Take the Steve Ludlum challenge

One of my very favorite bloggers is the wise and learned Steve Ludlum, aka Steve from Virginia over on the ZeroHedge.  I have long enjoyed his theme of the folly and misfortune of our waste-based society, as well as his aesthetic perspective on markets and money.

For a while now, he has been developing a theory that the triangle developing in the /CL crude oil futures is a kind of a fuse, with two mighty forces facing off in a final battle.  The upper bound of the triangle represents the limits of money and credit, that the world can only pay so much for the black gold that makes it run.

The lower bound of the triangle represents the price floor of the cost of retrieving oil in a post-peak world.  Below $80, for example, the shale oil and tar sands plays quickly become money-losers, where conservation will be of the forced kind -- by leaving the oil in the ground.

Steve argues that the intersection of these two lines is where TSHTF, and we can no longer afford oil we can no longer acquire.

I decided to pull up the monthly chart from barcharts.com and take a swing at it.

On close inspection, I actually think that Steve's triangle has already completed, that it was a sideways move in a continuing rally in crude oil.  The test, of course, will be if/when we break the triangle and keep going.

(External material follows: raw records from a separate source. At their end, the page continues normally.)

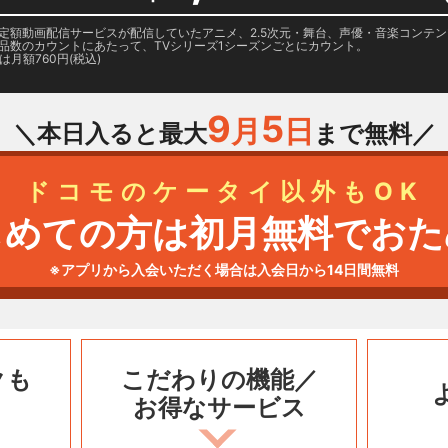
日に国内定額動画配信サービスが配信していたアニメ、2.5次元・舞台、声優・音楽コン
品数のカウントにあたって、TVシリーズ1シーズンごとにカウント。
月額760円(税込)
9
5
月
日
＼本日入ると最大
まで無料／
ドコモのケータイ以外もOK
じめての方は初月無料でおた
※アプリから入会いただく場合は入会日から14日間無料
クも
こだわりの機能／
お得なサービス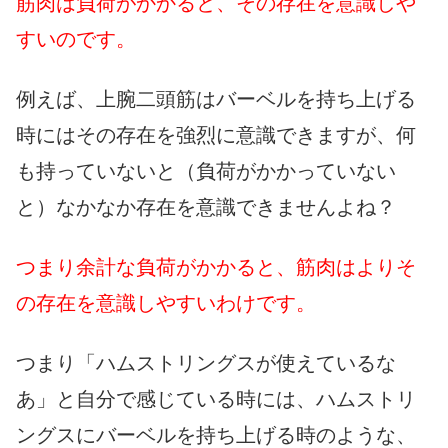
筋肉は負荷がかかると、その存在を意識しや
すいのです。
例えば、上腕二頭筋はバーベルを持ち上げる
時にはその存在を強烈に意識できますが、何
も持っていないと（負荷がかかっていない
と）なかなか存在を意識できませんよね？
つまり余計な負荷がかかると、筋肉はよりそ
の存在を意識しやすいわけです。
つまり「ハムストリングスが使えているな
あ」と自分で感じている時には、ハムストリ
ングスにバーベルを持ち上げる時のような、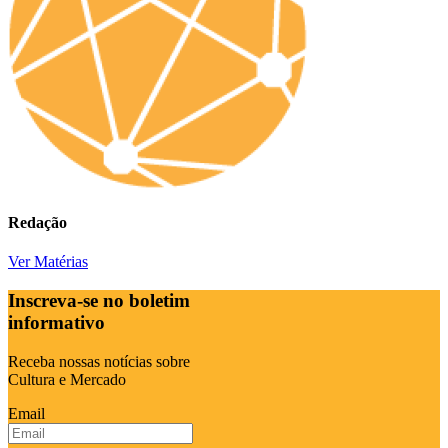
Redação
Ver Matérias
Inscreva-se no boletim
informativo
Receba nossas notícias sobre
Cultura e Mercado
Email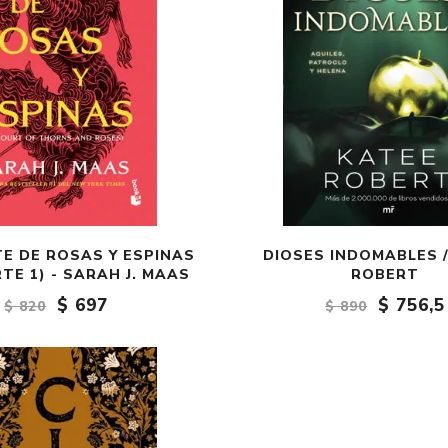
E DE ROSAS Y ESPINAS
DIOSES INDOMABLES 
TE 1) - SARAH J. MAAS
ROBERT
$ 697
$ 756,5
$ 820
$ 890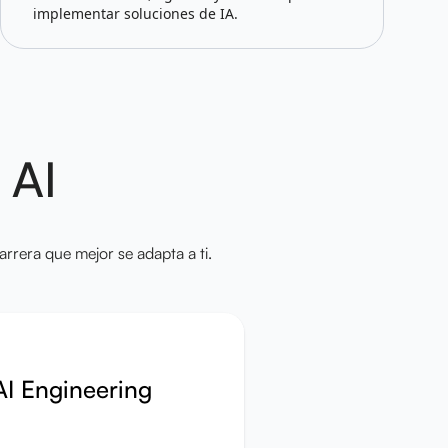
implementar soluciones de IA.
 AI
rrera que mejor se adapta a ti.
AI Engineering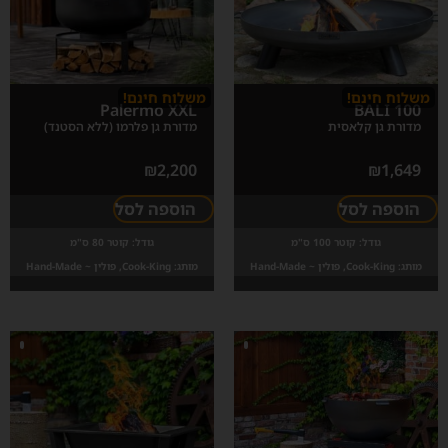
משלוח חינם!
משלוח חינם!
Palermo XXL
BALI 100
מדורת גן קלאסית
מדורת גן פלרמו (ללא הסטנד)
₪
2,200
₪
1,649
הוספה לסל
הוספה לסל
גודל:
קוטר 100 ס"מ
גודל:
קוטר 80 ס"מ
מותג:
Cook-King, פולין ~ Hand-Made
מותג:
Cook-King, פולין ~ Hand-Made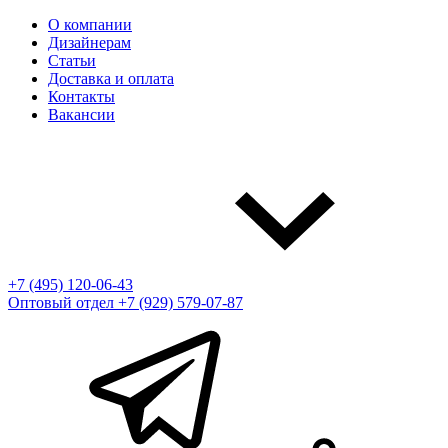
О компании
Дизайнерам
Статьи
Доставка и оплата
Контакты
Вакансии
+7 (495) 120-06-43
Оптовый отдел
+7 (929) 579-07-87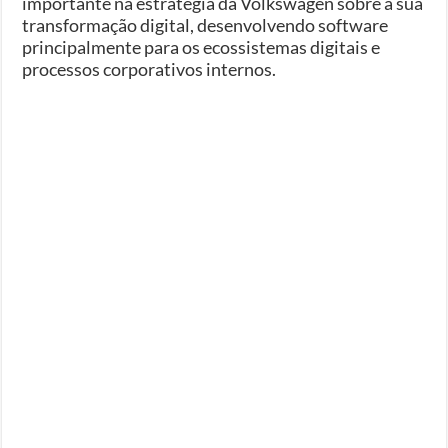
importante na estratégia da Volkswagen sobre a sua
transformação digital, desenvolvendo software
principalmente para os ecossistemas digitais e
processos corporativos internos.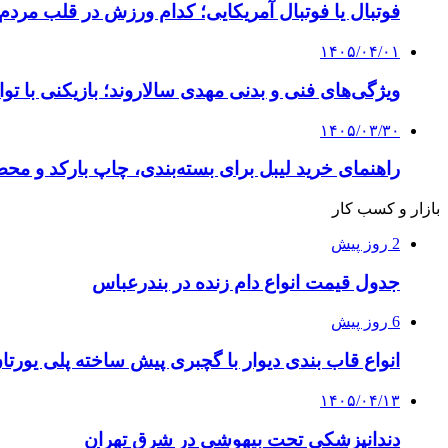
فوتبال یا فوتبال آمریکایی؛ کدام ورزش در قلب مردم
۱۴۰۵/۰۴/۰۱
ویژگی‌های فنی و بدنی مهدی سالاروند؛ بازیکنی با تو
۱۴۰۵/۰۳/۳۰
راهنمای خرید لیبل برای بسته‌بندی، چاپ بارکد و م
بازار و کسب کار
2 روز پیش
جدول قیمت انواع دام زنده در بندرعباس
6 روز پیش
انواع قاب بندی دیوار با گچبری پیش ساخته پلی یور
۱۴۰۵/۰۴/۱۳
دندانپزشکی تحت بیهوشی در شرق تهران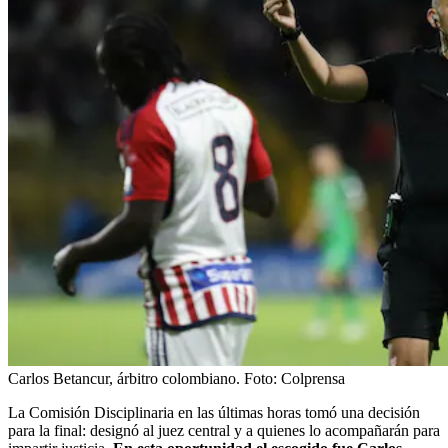
Carlos Betancur, árbitro colombiano.
Foto:
Colprensa
La Comisión Disciplinaria en las últimas horas tomó una decisión
para la final: designó al juez central y a quienes lo acompañarán para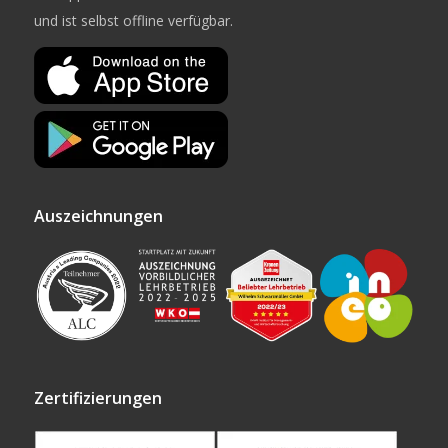
und ist selbst offline verfügbar.
Auszeichnungen
Zertifizierungen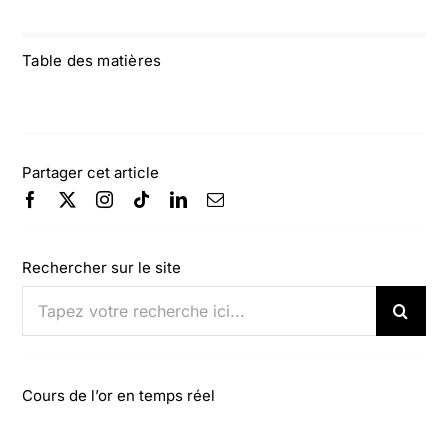
Table des matières
Partager cet article
Rechercher sur le site
Rechercher:
Cours de l’or en temps réel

After that, I think we get in trouble again, that we experience another great deflationary contraction, i.e. crash, similar to the 2008 cycle.  That would take /CL from an approximate $130 peak down to ... $20.

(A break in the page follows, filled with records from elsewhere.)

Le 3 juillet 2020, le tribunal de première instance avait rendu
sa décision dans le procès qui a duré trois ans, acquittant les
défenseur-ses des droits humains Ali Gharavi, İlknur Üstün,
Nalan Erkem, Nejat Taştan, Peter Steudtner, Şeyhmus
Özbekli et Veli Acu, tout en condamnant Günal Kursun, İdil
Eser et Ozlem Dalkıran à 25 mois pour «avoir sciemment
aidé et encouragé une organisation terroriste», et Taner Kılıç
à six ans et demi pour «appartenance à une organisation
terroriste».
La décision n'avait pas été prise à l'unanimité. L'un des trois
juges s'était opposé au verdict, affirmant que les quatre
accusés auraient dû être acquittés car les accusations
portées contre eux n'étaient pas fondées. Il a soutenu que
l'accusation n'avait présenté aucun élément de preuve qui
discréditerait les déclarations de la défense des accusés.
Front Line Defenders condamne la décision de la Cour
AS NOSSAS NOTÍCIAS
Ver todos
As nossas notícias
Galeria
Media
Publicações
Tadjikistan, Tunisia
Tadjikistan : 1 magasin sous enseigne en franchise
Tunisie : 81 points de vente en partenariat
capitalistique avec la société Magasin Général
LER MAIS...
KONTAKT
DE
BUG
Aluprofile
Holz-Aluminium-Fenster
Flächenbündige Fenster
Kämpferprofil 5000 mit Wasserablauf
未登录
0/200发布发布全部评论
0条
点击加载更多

Then we get the dollar failure and the hyperinflation and the cannibalism and they'll cancel the Superbowl ...

/CL monthly

What do you think of the future of oil?

Will you take the Steve Ludlum challenge?  What of his triangle?


1 comment:

christiangustafson said...

And there is certainly an alt scenario with the oil chart where we hit the top triangle boundary, and fail there, without the blow-off to $130.

We'll either blow through it, or it will hold and recognize the fact of deflation in a big way.